OMML Math Conversion
Implementation details for the math-conversion subsystem decided in
AD-032: Math and Equations.
The package core/math (Go import github.com/neokapi/neokapi/core/math,
package name math) is a cgo-free, WASM-safe converter between ECMA-376
Part 1 §22.1 Office Math Markup Language (OMML) and two portable notations —
Presentation MathML and LaTeX — by way of a small intermediate AST. The host
format reader keeps the original OMML bytes verbatim for the byte-exact
round-trip (see Skeleton Store);
this package only produces the additional portable renderings that
cross-format writers (markdown, DocLang, a future HTML writer) emit, and the
nor-prose splice that writes equation prose translations back into the original
bytes.
The package is deliberately tolerant: an OMML element it does not model degrades
to a best-effort row or is dropped, never failing a document read. FromOMML
returns a fatal error only for malformed XML.
The Exp AST
Exp is a closed interface — a sealed sum type guarded by the unexported marker
method isExp(), so only the node types declared in math.go can satisfy it.

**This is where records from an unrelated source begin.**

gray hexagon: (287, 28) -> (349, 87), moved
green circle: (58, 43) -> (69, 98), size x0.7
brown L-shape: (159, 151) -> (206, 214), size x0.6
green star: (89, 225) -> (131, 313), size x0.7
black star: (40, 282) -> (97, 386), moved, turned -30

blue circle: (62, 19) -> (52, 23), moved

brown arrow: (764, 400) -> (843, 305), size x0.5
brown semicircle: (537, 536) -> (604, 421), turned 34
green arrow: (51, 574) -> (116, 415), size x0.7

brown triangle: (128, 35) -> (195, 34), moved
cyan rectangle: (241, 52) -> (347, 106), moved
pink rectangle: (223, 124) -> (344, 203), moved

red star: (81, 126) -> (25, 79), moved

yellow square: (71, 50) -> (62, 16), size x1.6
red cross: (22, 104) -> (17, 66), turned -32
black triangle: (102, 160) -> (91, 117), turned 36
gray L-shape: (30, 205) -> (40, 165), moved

The serializers type-switch over this closed set, each with a defensive
default branch (an empty string for an unexpected node). The node set:
| Node | Shape | Renders as |
|---|---|---|
Number | Text string | <mn> / digits |
Ident | Text string | <mi> / letters |
Operator | Text string | <mo> / operator glyph |
Text | Content string; Normal bool | <mtext> / \text{} — Normal true marks <m:nor/> prose |
Row | Items []Exp | concatenation / <mrow> when used as an argument |
Fraction | Num, Den Exp; NoBar bool | <mfrac> / \frac (or \atop when NoBar) |
Superscript | Base, Sup Exp | <msup> / ^{} |
Subscript | Base, Sub Exp | <msub> / _{} |
SubSup | Base, Sub, Sup Exp | <msubsup> / _{}^{} |
Radical | Degree, Body Exp (Degree nil = square root) | <msqrt>/<mroot> / \sqrt |
Nary | Chr string; Sub, Sup, Body Exp | <munder/over/underover> + body / \sum etc. |
Delimited | Open, Close string; Body Exp ("" = invisible fence) | fenced <mrow> / \left…\right |
Function | Name string; Arg Exp | <mi>name</mi> + applic. / \sin or \operatorname |
Matrix | Rows [][]Exp | <mtable> / \begin{matrix} |
Accent | Accent string; Body Exp | <mover accent> / \hat etc. |
Bar | Body Exp; Top bool | <mover>/<munder> / \overline/\underline |
GroupChr | Chr string; Pos string; Body Exp | <mover>/<munder> / \overbrace/\underbrace |
Raw | Content string | <mtext> / \text{} — graceful-fallback literal |
Math is the parse result: Body Exp plus Block bool, where Block
distinguishes a display equation (<m:oMathPara>) from an inline one
(<m:oMath>). The internal helper row(items) collapses a single-element slice
to its element, otherwise returns a Row.
Note that Raw is defined and serialized but never constructed by the
reader — see the coverage ledger below.
The OMML token-stream reader
The reader (omml.go) is a hand-written recursive descent over
encoding/xml.Decoder tokens rather than a struct-unmarshal, because OMML mixes
ordered structural children with property elements and foreign WordprocessingML
runs that must be skipped without disturbing position.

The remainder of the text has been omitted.